Deutschland
Doch nicht Op-Weltmeister?
Hierzulande werden zu viele Eingriffe vorgenommen - dieser Vorwurf müsse revidiert werden, heißt es nun in einer Studie der PKV: Denn Deutschland läge im EU-Vergleich im Mittelfeld, würde das Alter der Patienten im Ranking stärker berücksichtigt.
Veröffentlicht:KÖLN. Die immer wieder gehörte Behauptung, in Deutschland kämen Patienten überdurchschnittlich häufig unters Messer, hält der Überprüfung ebenso wenig stand wie der Verweis auf die zu hohen Gesundheitskosten hierzulande. Zu diesem Ergebnis kommt das Wissenschaftliche Institut der Privaten Krankenversicherer (WIP) in einer aktuellen Untersuchung.
In ihrer Analyse "Die Aussagekraft von Länderrankings im Gesundheitsbereich" nehmen die Autoren Verena Finkenstädt und Dr. Frank Niehaus die auf Daten der Organisation für wirtschaftliche Zusammenarbeit und Entwicklung (OECD) beruhenden Ranglisten kritisch unter die Lupe.
Dabei stoßen sie vor allem auf ein Manko: Bei den Erhebungen zu chirurgischen Eingriffen und zu den Gesundheitsausgaben gibt es keine Altersstandardisierung.
"Doch gerade die Inanspruchnahme von Gesundheitsleistungen und die Gesundheitsausgaben werden maßgeblich von der Altersstruktur der Bevölkerung beeinflusst", schreiben Finkenstädt und Niehaus.
"Ohne Berücksichtigung der Altersstruktur kann aus einem Ländervergleich der Fallzahlen keine Überversorgung abgeleitet werden."
Studie mit Altersvergleichen
Werden die OECD-Daten einer Altersstandardisierung unterzogen, verändert das die Ranglisten. So liegt Deutschland im Vergleich von 32 Ländern bei Hüftersatz-Operationen in der OECD-Statistik auf Platz zwei hinter der Schweiz.
In dem von den Autoren erstellten altersstandardisierten Ranking bleibt die Schweiz an der Spitze, aber Norwegen, Österreich und Luxemburg schieben sich vor Deutschland, das jetzt auf Rang fünf liegt.
Gleichzeitig verringern sich die Abstände zu vielen Ländern, die dann folgen. Das WIP hat die Altersstandardisierung bei insgesamt 15 Operationen angewandt.

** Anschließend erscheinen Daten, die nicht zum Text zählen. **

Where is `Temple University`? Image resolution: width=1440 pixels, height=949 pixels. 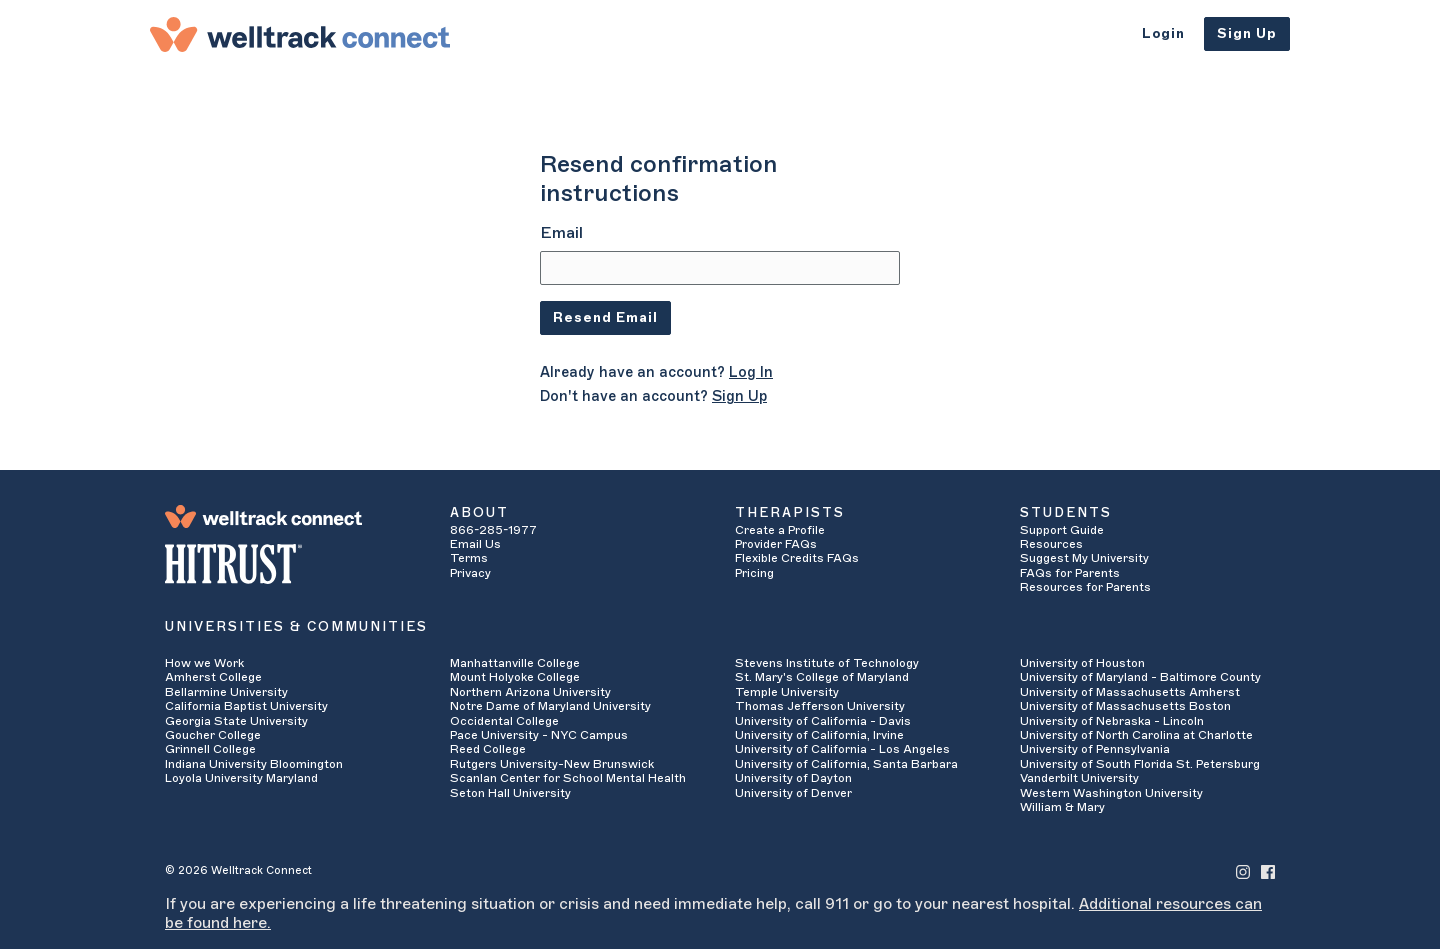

"Deutschland rutscht bei allen Eingriffen, die ihren Schwerpunkt im Alter haben, im Länderranking nach hinten."
Anders sieht es dagegen bei den Eingriffen "Entfernung der Gaumenmandeln" und "Entfernung des Blinddarms" aus, die vorwiegend in jüngeren Jahren erfolgen. Bei ihnen schiebt sich Deutschland nach vorn.
Insgesamt zeige sich jedoch, dass Deutschland bei Berücksichtigung seiner älteren Bevölkerung den vielzitierten Titel des "Operationsweltmeisters" verliere, so die Autoren.
"Ein Ländervergleich auf Basis der unbereinigten OECD-Daten ist damit nicht als Beleg für eine ausgeprägte Überversorgung in Deutschland geeignet."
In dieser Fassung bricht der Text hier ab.